From the records below, extract only the lines running from the line with "solipsistic. The second" to the line with "Millennials might find", both lines included, reproducing them exactly.

(Material supplied Opens)

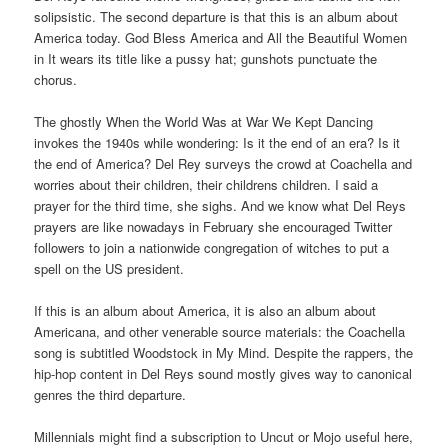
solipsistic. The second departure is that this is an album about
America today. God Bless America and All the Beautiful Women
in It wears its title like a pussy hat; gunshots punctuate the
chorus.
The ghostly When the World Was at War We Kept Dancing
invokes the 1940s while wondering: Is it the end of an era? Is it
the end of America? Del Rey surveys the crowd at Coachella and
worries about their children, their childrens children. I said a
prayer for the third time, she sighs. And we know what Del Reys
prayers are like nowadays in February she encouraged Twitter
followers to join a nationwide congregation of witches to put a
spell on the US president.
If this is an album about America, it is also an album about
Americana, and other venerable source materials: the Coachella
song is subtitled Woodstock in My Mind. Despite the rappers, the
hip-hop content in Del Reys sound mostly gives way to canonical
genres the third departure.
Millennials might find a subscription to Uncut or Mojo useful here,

(Material supplied Closes)
(Material supplied Opens)

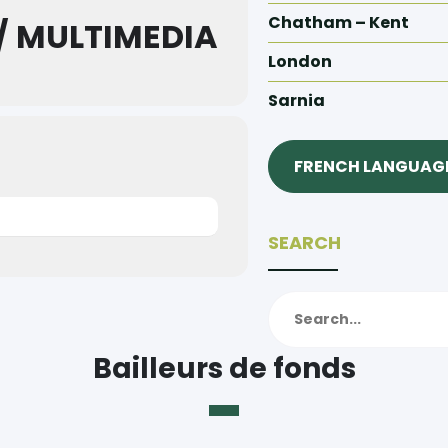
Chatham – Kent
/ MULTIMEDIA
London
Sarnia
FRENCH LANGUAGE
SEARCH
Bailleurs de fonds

(Material supplied Closes)
(Material supplied Opens)

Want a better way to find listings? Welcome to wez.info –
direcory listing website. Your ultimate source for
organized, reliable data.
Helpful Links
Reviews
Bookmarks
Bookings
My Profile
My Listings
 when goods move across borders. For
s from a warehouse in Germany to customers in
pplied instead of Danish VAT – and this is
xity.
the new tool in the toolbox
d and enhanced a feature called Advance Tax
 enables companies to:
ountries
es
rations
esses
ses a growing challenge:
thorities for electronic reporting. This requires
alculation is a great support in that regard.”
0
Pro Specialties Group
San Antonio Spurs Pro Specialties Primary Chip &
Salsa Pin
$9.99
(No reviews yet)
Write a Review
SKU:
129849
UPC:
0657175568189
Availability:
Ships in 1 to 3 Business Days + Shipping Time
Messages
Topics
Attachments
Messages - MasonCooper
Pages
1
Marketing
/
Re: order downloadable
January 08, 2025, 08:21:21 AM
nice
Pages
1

(Material supplied Closes)

### Exercise result
solipsistic. The second departure is that this is an album about
America today. God Bless America and All the Beautiful Women
in It wears its title like a pussy hat; gunshots punctuate the
chorus.
The ghostly When the World Was at War We Kept Dancing
invokes the 1940s while wondering: Is it the end of an era? Is it
the end of America? Del Rey surveys the crowd at Coachella and
worries about their children, their childrens children. I said a
prayer for the third time, she sighs. And we know what Del Reys
prayers are like nowadays in February she encouraged Twitter
followers to join a nationwide congregation of witches to put a
spell on the US president.
If this is an album about America, it is also an album about
Americana, and other venerable source materials: the Coachella
song is subtitled Woodstock in My Mind. Despite the rappers, the
hip-hop content in Del Reys sound mostly gives way to canonical
genres the third departure.
Millennials might find a subscription to Uncut or Mojo useful here,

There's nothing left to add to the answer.